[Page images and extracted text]
####################
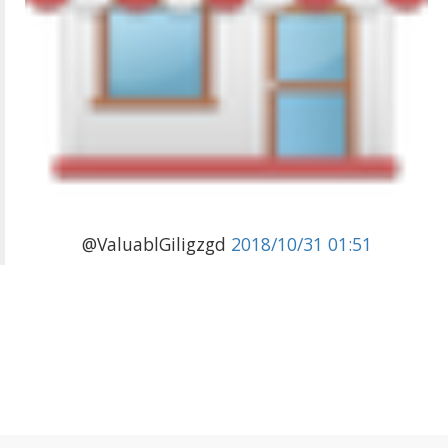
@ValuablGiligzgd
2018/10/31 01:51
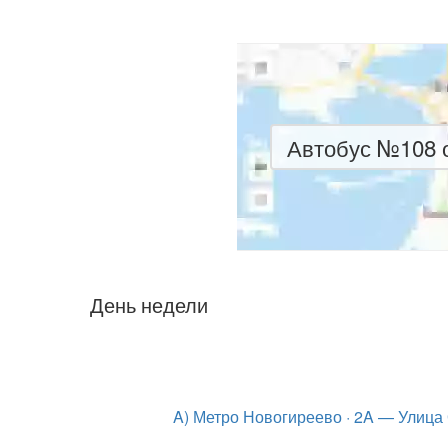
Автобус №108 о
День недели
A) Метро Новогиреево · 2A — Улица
####################
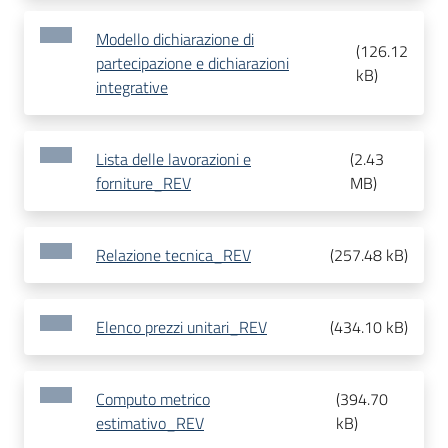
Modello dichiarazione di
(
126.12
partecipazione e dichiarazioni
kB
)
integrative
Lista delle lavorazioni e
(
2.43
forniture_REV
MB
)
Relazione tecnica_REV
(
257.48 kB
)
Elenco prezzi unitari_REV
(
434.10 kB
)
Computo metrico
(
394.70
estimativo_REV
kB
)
####################
Task to carry out. Could you transcribe exactly the entries above, but only the lines from the one with "2018/10/31 01:51" through the one with "A) Метро Новогиреево · 2A — Улица", and without pictures?

Response to the exercise.
2018/10/31 01:51
Автобус №108 о
День недели
A) Метро Новогиреево · 2A — Улица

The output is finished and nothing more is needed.